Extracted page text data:
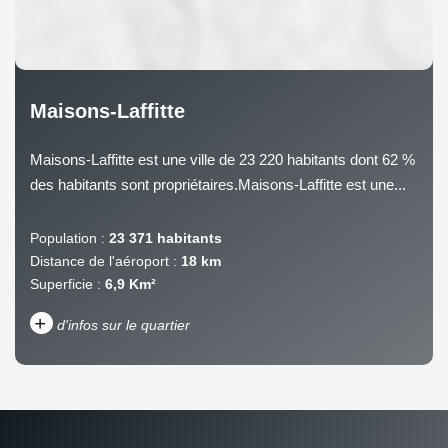
Maisons-Laffitte
Maisons-Laffitte est une ville de 23 220 habitants dont 62 %
des habitants sont propriétaires.Maisons-Laffitte est une...
Population :
23 371 habitants
Distance de l'aéroport :
18 km
Superficie :
6,9 Km²
+
d'infos sur le quartier
DENSITÉ DE POPULATION
ENFANTS ET ADOLESCENTS
AGE MOYEN
REVENU MENSUEL PAR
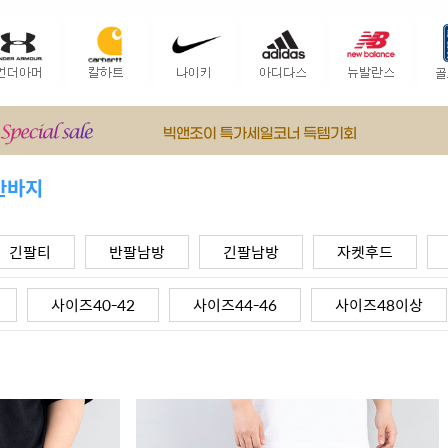
반바지
긴팔티
반팔남방
긴팔남방
자켓후드
사이즈40-42
사이즈44-46
사이즈48이상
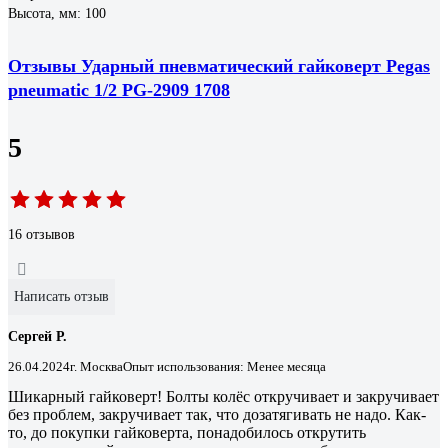
Высота, мм: 100
Отзывы Ударный пневматический гайковерт Pegas
pneumatic 1/2 PG-2909 1708
5
16 отзывов
Написать отзыв
Сергей Р.
26.04.2024
г. Москва
Опыт использования: Менее месяца
Шикарный гайковерт! Болты колёс откручивает и закручивает
без проблем, закручивает так, что дозатягивать не надо. Как-
то, до покупки гайковерта, понадобилось открутить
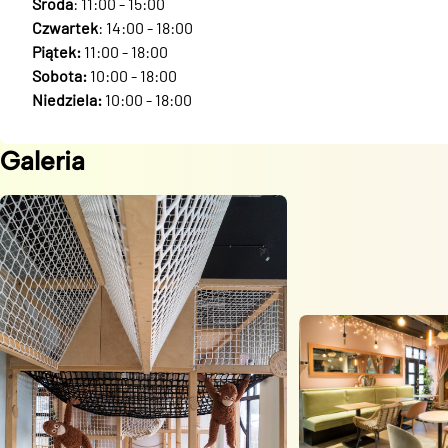
Środa
: 11:00 - 15:00
Czwartek
: 14:00 - 18:00
Piątek:
11:00 - 18:00
Sobota:
10:00 - 18:00
Niedziela:
10:00 - 18:00
Galeria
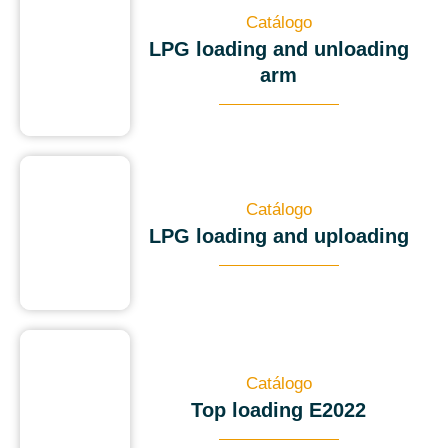
Catálogo
LPG loading and unloading
arm
Catálogo
LPG loading and uploading
Catálogo
Top loading E2022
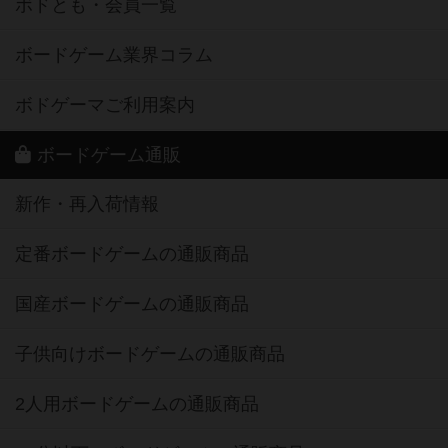
ボドとも・会員一覧
ボードゲーム業界コラム
ボドゲーマご利用案内
ボードゲーム通販
新作・再入荷情報
定番ボードゲームの通販商品
国産ボードゲームの通販商品
子供向けボードゲームの通販商品
2人用ボードゲームの通販商品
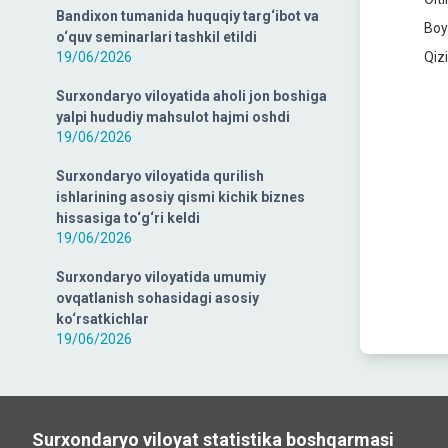
Bandixon tumanida huquqiy targ‘ibot va
Boy
o‘quv seminarlari tashkil etildi
19/06/2026
Qiz
Surxondaryo viloyatida aholi jon boshiga
yalpi hududiy mahsulot hajmi oshdi
19/06/2026
Surxondaryo viloyatida qurilish
ishlarining asosiy qismi kichik biznes
hissasiga to‘g‘ri keldi
19/06/2026
Surxondaryo viloyatida umumiy
ovqatlanish sohasidagi asosiy
ko‘rsatkichlar
19/06/2026
Surxondaryo viloyat statistika boshqarmasi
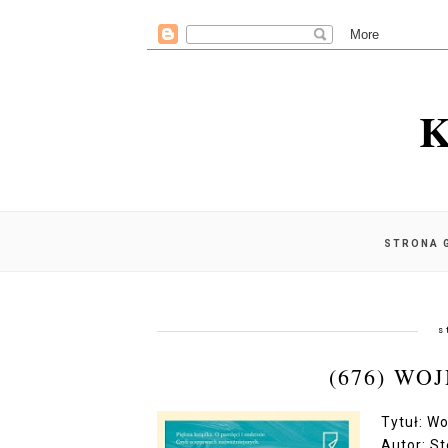
K
STRONA 
s
(676) WO
Tytuł: Wo
Autor: S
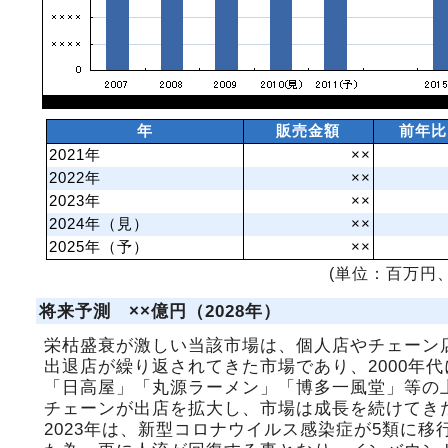
年
販売金額
前年比
2021年
××
2022年
××
2023年
××
2024年（見）
××
2025年（予）
××
(単位：百万円、
将来予測 ××億円（2028年）
栄枯盛衰が激しい当該市場は、個人店やチェーン
出退店が繰り返されてきた市場であり、2000年代
「日高屋」「丸源ラーメン」「博多一風堂」等の
チェーンが出店を拡大し、市場は成長を続けてき
2023年は、新型コロナウイルス感染症が5類に移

Your task: If a line of the data above contains "loading", copy it out.

Solution to this task:
LPG loading and unloading
LPG loading and uploading
Top loading E2022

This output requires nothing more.